The Time-Us project. Creating gold data to understand the gender gap in the French textile trades (17th–20th century)
The role of women in industrial development is now largely recognized in sociological and economic studies on developing countries during the first industrial revolution in Europe. Yet data on their remuneration, schedules and domestic work, and that of men working in the same sectors, remains deficient for many regions, especially for France. The Time-Us project aims to reconstruct the remuneration and time budgets of women and men working in the textile trades in four French industrial regions (Lille, Paris, Lyon, Marseille) in a long-term perspective, by bringing together a multidisciplinary team of historians, natural language processing (NLP) experts and sociologists. It will create comparable series on the remuneration and time allocation of employed men and women (i) through classical sources and company and trade association archives, and (ii) by piecing together a series of qualitative sources identifying words and actions associated with work in both domestic and non-domestic activities. The project will provide keys to understanding the gender gap by analyzing changes in work and time uses during the first industrialization process.
The Time-Us team works on a heterogenous corpus of French handwritten and printed sources spanning from the seventeenth to the twentieth century. These documents are mainly preserved in French local archives, from the four industrial regions that have been mentioned above (for instance, Archives municipales de Lyon, Bibliothèque municipale de Lyon, or Bibliothèque nationale de France in Paris, etc.). The analyzed corpus brings together numerous historical sources, and includes court decisions, petitions, police reports and files, and sociological surveys on living conditions of the working class (especially Les monographies de famille de l’École de Le Play or Le Play’s families’ budgets (Hincker, 2011)). Many of these documents are manuscripts, written by various hands over long periods of time (more than a hundred years for the “Registre de contraventions aux règlements des métiers" that begins in 1670 and ends in 1781 (Lyon, Archives municipales).
This unpublished set of documents constitutes an important corpus of historical sources that is well-suited for applying computational analysis. In this paper, we will present the approach adopted by the Time-Us team to analyze this corpus. We will also discuss the prospects opened up by this project for historical research in terms of digital research workflow.
Our goal consists in applying NLP methods to heterogeneous historical documents, in order to identify and analyze the relevant semantic or syntactic patterns that describe work, remuneration and time budgets.
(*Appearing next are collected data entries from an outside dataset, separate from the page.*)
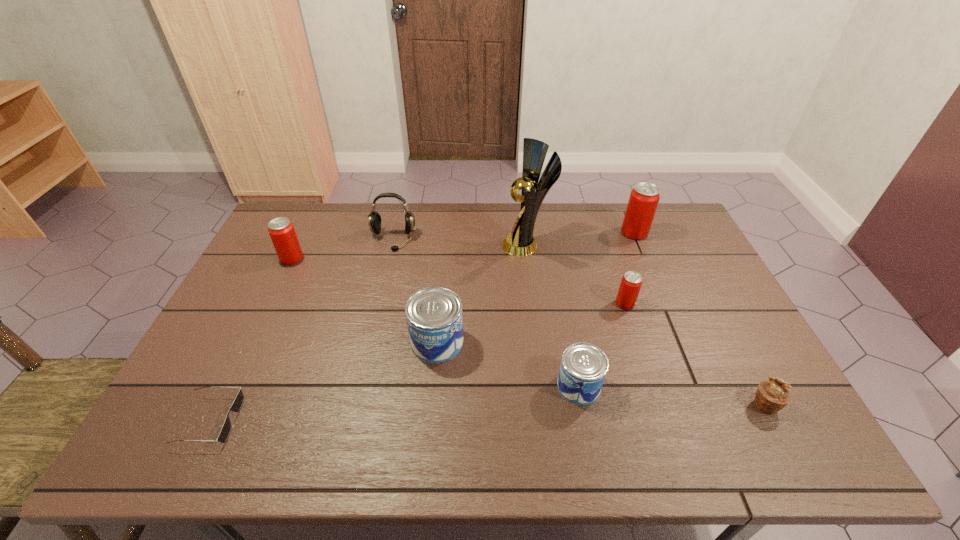 Where is `headset that is positioned at the far edge`? This screenshot has height=540, width=960. headset that is positioned at the far edge is located at coordinates (374, 220).

Where is `object present at the near edge`? object present at the near edge is located at coordinates (237, 404).

At what (x,y) coordinates should I click in order to perform the action: click on can that is at the left edge. Please return your answer as a coordinate pair (x, y). The image size is (960, 540). Looking at the image, I should click on (281, 230).

Where is `sunglasses located in the left edge section of the desktop`? The width and height of the screenshot is (960, 540). sunglasses located in the left edge section of the desktop is located at coordinates (237, 404).

What are the coordinates of `can that is at the right edge` in the screenshot? It's located at (644, 198).

You are a GUI agent. You are given a task and a screenshot of the screen. Output one action in this format:
    pyautogui.click(x=<x>, y=<y>)
    Task: Click on the muffin that is at the right edge
    The width and height of the screenshot is (960, 540).
    Given the screenshot: What is the action you would take?
    pyautogui.click(x=772, y=395)

Find the location of `object located in the near left corner section of the desktop`. object located in the near left corner section of the desktop is located at coordinates (237, 404).

At what (x,y) coordinates should I click in order to perform the action: click on object present at the far right corner. Please return your answer as a coordinate pair (x, y). Looking at the image, I should click on (644, 198).

In the image, there is a desktop. Identify the location of vacant space at the far edge. The image size is (960, 540). (616, 211).

The image size is (960, 540). I want to click on vacant space at the near edge, so click(x=537, y=455).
The application of such methods, mainly parsing, will facilitate the analysis of the corpus by creating series of comparable quantitative and qualitative data:
Quantitative data on remunerations, household budgets and time spent for domestic (or unpaid) and non-domestic (or paid) work by women and men.
Qualitative data on paid and unpaid tasks realized by women at home and at work, namely information on the type of the task, its description, its duration and its results. Computational methods will also be used to extract statements describing the women performing these tasks (occupation, social status, age, marital status, family composition), and the relationships between the actors involved in these tasks, especially between men and women (family relationships such as husband and wife, brothers and sisters mothers and sons, or working relationships such as employers and employees).
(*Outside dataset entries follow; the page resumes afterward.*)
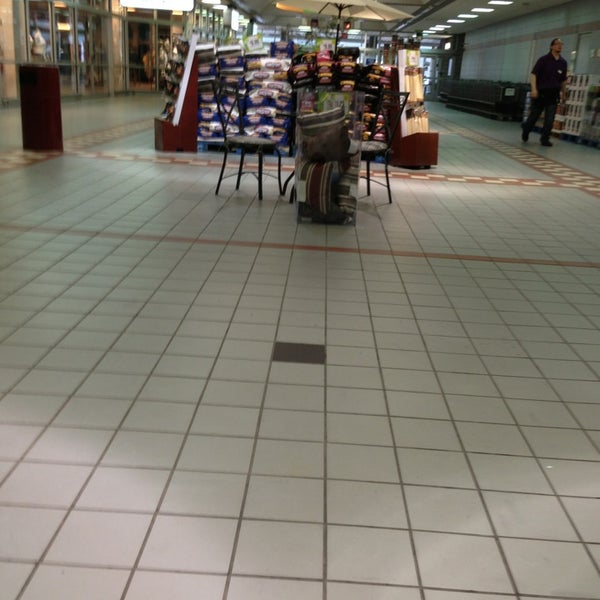 Identify the location of single dark gray tile. The height and width of the screenshot is (600, 600). (299, 351). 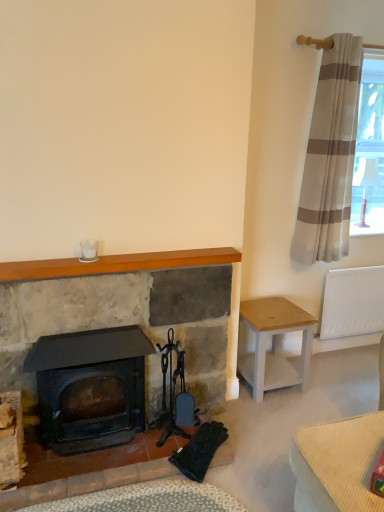 Question: From the image's perspective, is white fabric lampshade at upper right beneath wooden mantle at upper center?

Choices:
 (A) yes
 (B) no

Answer: (B)

Question: Considering the relative sizes of white fabric lampshade at upper right and wooden mantle at upper center in the image provided, is white fabric lampshade at upper right wider than wooden mantle at upper center?

Choices:
 (A) no
 (B) yes

Answer: (B)

Question: Can you confirm if white fabric lampshade at upper right is smaller than wooden mantle at upper center?

Choices:
 (A) no
 (B) yes

Answer: (A)

Question: Is white fabric lampshade at upper right touching wooden mantle at upper center?

Choices:
 (A) yes
 (B) no

Answer: (B)

Question: From a real-world perspective, is white fabric lampshade at upper right located beneath wooden mantle at upper center?

Choices:
 (A) yes
 (B) no

Answer: (B)

Question: In terms of height, does matte stone fireplace at center look taller or shorter compared to white wood stool at right?

Choices:
 (A) short
 (B) tall

Answer: (B)

Question: Would you say matte stone fireplace at center is inside or outside white wood stool at right?

Choices:
 (A) outside
 (B) inside

Answer: (A)

Question: In the image, is matte stone fireplace at center positioned in front of or behind white wood stool at right?

Choices:
 (A) behind
 (B) front

Answer: (B)

Question: From a real-world perspective, is matte stone fireplace at center physically located above or below white wood stool at right?

Choices:
 (A) below
 (B) above

Answer: (B)

Question: Considering the positions of white plastic radiator at right and beige striped curtain at upper right in the image, is white plastic radiator at right wider or thinner than beige striped curtain at upper right?

Choices:
 (A) thin
 (B) wide

Answer: (A)

Question: Is white plastic radiator at right taller or shorter than beige striped curtain at upper right?

Choices:
 (A) short
 (B) tall

Answer: (A)

Question: Considering the positions of white plastic radiator at right and beige striped curtain at upper right in the image, is white plastic radiator at right bigger or smaller than beige striped curtain at upper right?

Choices:
 (A) big
 (B) small

Answer: (B)

Question: Is point click(374, 326) closer or farther from the camera than point click(357, 39)?

Choices:
 (A) farther
 (B) closer

Answer: (A)

Question: From the image's perspective, is wooden mantle at upper center above or below white wood stool at right?

Choices:
 (A) above
 (B) below

Answer: (A)

Question: In terms of size, does wooden mantle at upper center appear bigger or smaller than white wood stool at right?

Choices:
 (A) big
 (B) small

Answer: (B) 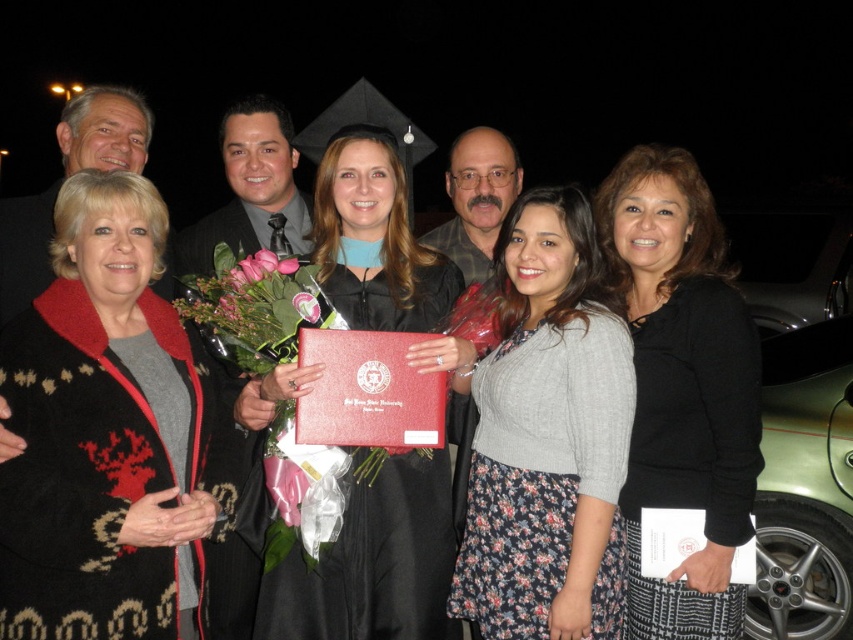 Who is taller, black sweater at center or matte black gown at center?

black sweater at center

In the scene shown: Between black sweater at center and matte black gown at center, which one is positioned higher?

black sweater at center

You are a GUI agent. You are given a task and a screenshot of the screen. Output one action in this format:
    pyautogui.click(x=<x>, y=<y>)
    Task: Click on the black sweater at center
    The height and width of the screenshot is (640, 853).
    Given the screenshot: What is the action you would take?
    pyautogui.click(x=682, y=387)

Is floral print dress at center in front of matte black gown at center?

That is True.

Is floral print dress at center shorter than matte black gown at center?

In fact, floral print dress at center may be taller than matte black gown at center.

At what (x,y) coordinates should I click in order to perform the action: click on floral print dress at center. Please return your answer as a coordinate pair (x, y). Looking at the image, I should click on (547, 440).

Between matte black gown at center and pink silk bouquet at center, which one has less height?

pink silk bouquet at center

Does point (277, 618) come closer to viewer compared to point (315, 305)?

No, it is behind (315, 305).

Where is `matte black gown at center`? matte black gown at center is located at coordinates (373, 563). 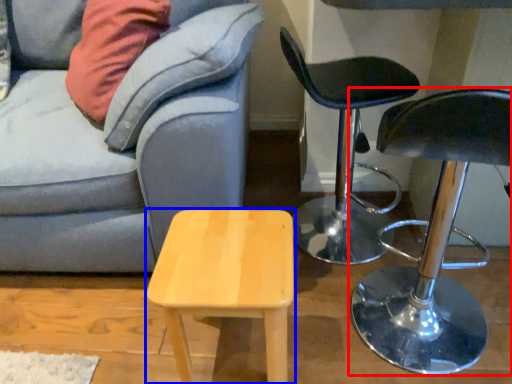 Question: Which object is closer to the camera taking this photo, chair (highlighted by a red box) or stool (highlighted by a blue box)?

Choices:
 (A) chair
 (B) stool

Answer: (A) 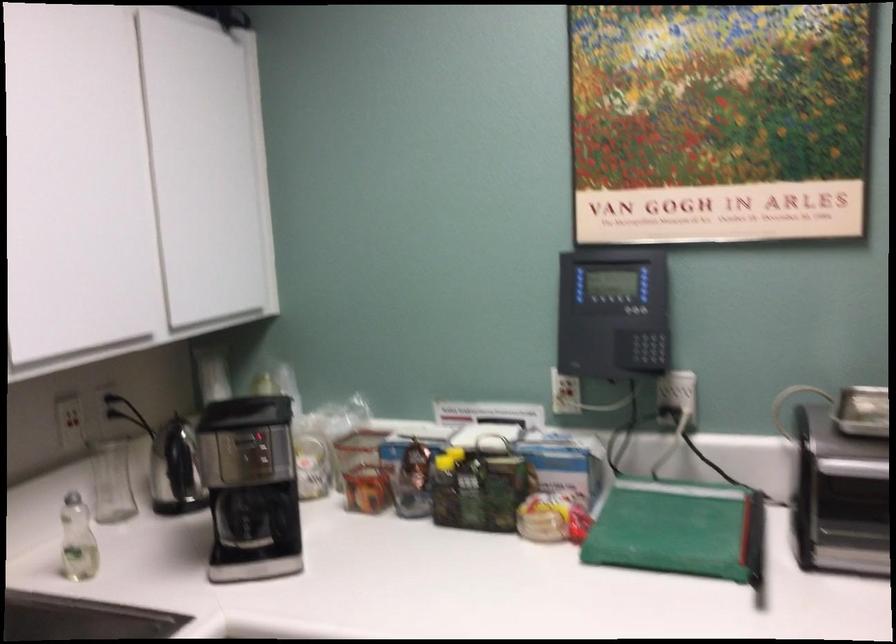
The analyzed sources can take a number of varied forms. Thus, we chose to work closely with economic and labour historians in the data modelling process. As the corpus gathers together diverse historical sources, the definition of a light and flexible annotation schema, bringing together the history and language processing experts, is a major step to create “gold data” to train parsing models. This gold data take the form of annotated texts encoded in TEI ( Text Encoding Initiative). TEI can be seen as a bridge representation for historians and NLP experts: in this approach, historians annotate a first set of documents in TEI, in order to create training data that can be easily processed and analyzed by NLP experts. Besides, the choice of the TEI allows for the creation of sustainable data, that can be reused in the long term by other projects and researchers. Our aim consists also in creating a flexible TEI data model that will be relevant to modelize differents types of data, and that will enable NLP experts to extract comparable information such as quantitative data (amounts of money, period of time…). In this way, this model could be reused by other research projects especially, but not only, projects of economic and labor history.
A first step is the transcription of the manuscripts into a simple TEI representation, covering the text and a set of metadata. This task is nothing but trivial, due to the diversity of sources mentioned above, but it is not the scope of this paper. Then, the representation is enriched by annotation layers. The first annotation layer is the recognition of tasks and occupations, linked to their associated amounts of money, and the actors of the transaction. The extraction of Named Entities such as person and place names is also necessary in order to properly analyse how gender and localization influence remuneration.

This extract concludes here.